I felt grateful for the moments of inspiration and calmness it provided me, allowing me to take in a view of a city that has taught me much about the narrative and meditative significance of green spaces within the urban landscape.
I have spent the month collecting and editing the photographs and text from those walks, making prints and drawing maps. As I was going through the materials, I stumbled upon the damaged Instax from the November 27th, 2020 walk, and for the first time, I wondered if the Guardian Tree still stands.
I am uncertain of its fate. I have not come across any photos of it on Instagram, but then again, I have not looked very hard.
As I was preparing this article, I became intrigued by how the dates and times of my visits could be represented visually. Glancing over the list, I realized that the dates and photographs were etched into my mind, almost as if I had intentionally imprinted them onto my memories as a way of preserving the walks: "this is precisely how I want to remember these spaces."

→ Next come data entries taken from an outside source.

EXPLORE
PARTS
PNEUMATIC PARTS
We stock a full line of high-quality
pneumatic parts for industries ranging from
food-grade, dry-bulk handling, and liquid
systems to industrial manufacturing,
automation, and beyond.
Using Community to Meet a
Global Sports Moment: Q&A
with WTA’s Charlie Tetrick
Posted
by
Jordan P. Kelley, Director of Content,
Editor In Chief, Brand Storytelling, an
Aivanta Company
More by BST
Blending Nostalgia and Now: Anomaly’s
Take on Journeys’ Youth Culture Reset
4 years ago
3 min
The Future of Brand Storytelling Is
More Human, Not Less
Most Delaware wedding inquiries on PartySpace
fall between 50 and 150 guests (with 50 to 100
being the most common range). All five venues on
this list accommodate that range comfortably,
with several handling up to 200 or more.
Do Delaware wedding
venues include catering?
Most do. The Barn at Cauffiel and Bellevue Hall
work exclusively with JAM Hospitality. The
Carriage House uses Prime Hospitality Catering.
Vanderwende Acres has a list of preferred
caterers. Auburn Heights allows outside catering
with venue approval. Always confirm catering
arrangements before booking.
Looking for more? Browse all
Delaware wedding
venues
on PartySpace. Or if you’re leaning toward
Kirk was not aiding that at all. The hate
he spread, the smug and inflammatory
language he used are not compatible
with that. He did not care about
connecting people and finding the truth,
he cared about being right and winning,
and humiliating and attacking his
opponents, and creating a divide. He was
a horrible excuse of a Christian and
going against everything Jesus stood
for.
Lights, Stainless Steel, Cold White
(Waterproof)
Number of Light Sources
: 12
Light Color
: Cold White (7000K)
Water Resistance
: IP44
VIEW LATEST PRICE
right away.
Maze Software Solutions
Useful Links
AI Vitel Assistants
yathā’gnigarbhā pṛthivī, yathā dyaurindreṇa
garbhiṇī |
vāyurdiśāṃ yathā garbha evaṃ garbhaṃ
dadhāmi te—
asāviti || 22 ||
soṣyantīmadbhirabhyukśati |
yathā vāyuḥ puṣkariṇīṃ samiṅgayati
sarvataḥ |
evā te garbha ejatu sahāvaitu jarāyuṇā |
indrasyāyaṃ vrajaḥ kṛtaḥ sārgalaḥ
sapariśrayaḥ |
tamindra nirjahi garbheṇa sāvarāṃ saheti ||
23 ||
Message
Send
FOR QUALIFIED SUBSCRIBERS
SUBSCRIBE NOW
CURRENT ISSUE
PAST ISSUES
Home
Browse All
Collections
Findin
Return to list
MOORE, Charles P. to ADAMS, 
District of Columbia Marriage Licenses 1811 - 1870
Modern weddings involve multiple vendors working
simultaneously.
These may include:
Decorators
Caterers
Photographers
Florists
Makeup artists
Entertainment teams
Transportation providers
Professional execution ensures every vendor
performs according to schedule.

Those visits to the Calvary bridge maybe lasted about an hour collectively, but every time I passed by and made the photograph of the tree, I felt a sense of joy. In those moments, I was in dialogue with the landscape, and the guardian tree served as a reminder of how nature can be a steadying force during times of societal trauma.
As I examined the dates, they felt kind of like an invitation, or a train schedule, and maybe they are, in some peculiar way.
In my head, I can hear it:
"You are cordially invited to the Calvary Overlook to sit with the majestic Guardian of the Dead Tree of Queens, New York. The dates and times have been carefully chosen. Mark your calendar accordingly."